"Productivity Only Causes Persistent Unemployment If Policymakers Fail To Provide Adequate Demand"
Representative Jesse Jackson, Jr gave a speech on Friday that nobody noticed until Catharine Smith wrote it up for the Huffington Post on Sunday evening. The gist is that the iPad and related technologies are increasing productivity in the publishing industry and this is costing jobs:
“Why do you need to go to Borders anymore? Why do you need to go to Barnes and Noble? Just buy an iPad and download your book, download your newspaper, download your magazine,” the Congressman said.
He also cited Chicago State University’s initiative to replace textbooks with iPads for freshman students. Jackson stated that the goal of the University was to create a “textbookless campus within four years.”

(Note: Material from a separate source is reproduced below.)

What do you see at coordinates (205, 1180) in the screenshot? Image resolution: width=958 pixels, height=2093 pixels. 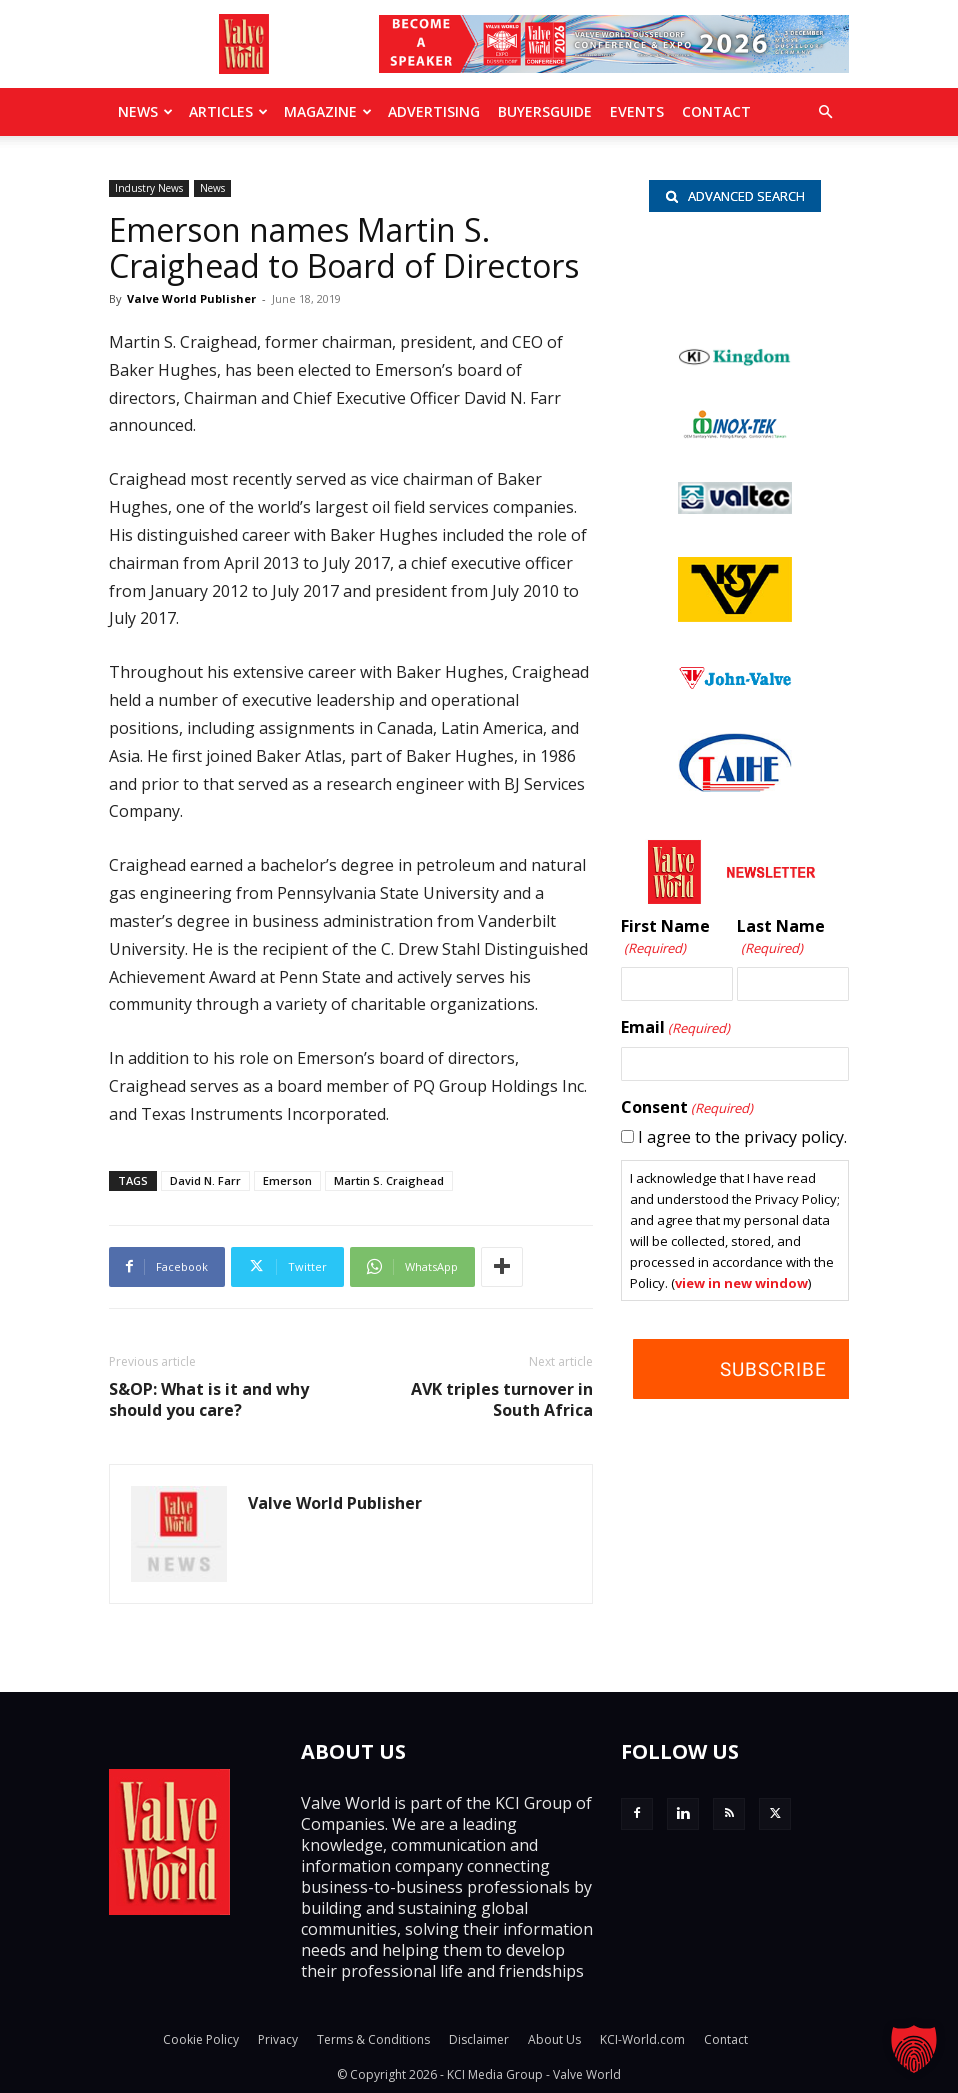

“What becomes of publishing companies and publishing company jobs?” Jackson asked the House. “What becomes of bookstores and librarians and all of the jobs associated with paper? Well, in the not-too-distant future, such jobs simply won’t exist.”
People have been mocking this sort of argument since at least Bastiat’s thing about the candlemaker’s petition but Jackson is, of course, correct. My mother once possessed a lot of highly specialized human capital related to pre-digital page design; the kind of cutting and pasting that was done with very sharp knives and rubber cement. The rise of Quark XPress and Adobe PageMaker really did put people out of work, just as electrical lights put candlemakers out of work, and ebook publishing will decrease employment in book retailing. But the point is that when you take the long view it’s not as if steadily increasing productivity leads to steadily declining employment—what it leads to is higher average output and rising living standards. But it only accomplishes that if the policymakers charged with macroeconomic stabilization use fiscal and monetary policy to ensure that there’s a level of aggregate demand that’s commensurate with our productive capacity. The fact that we have over 9 percent of the workforce unemployed indicates that they’re failing. But this is the fault of the US Congress and the Federal Reserve Open Market Committee (and the European Central Bank, and Angela Merkel, and the Bank of Japan, etc.) not Steve Jobs.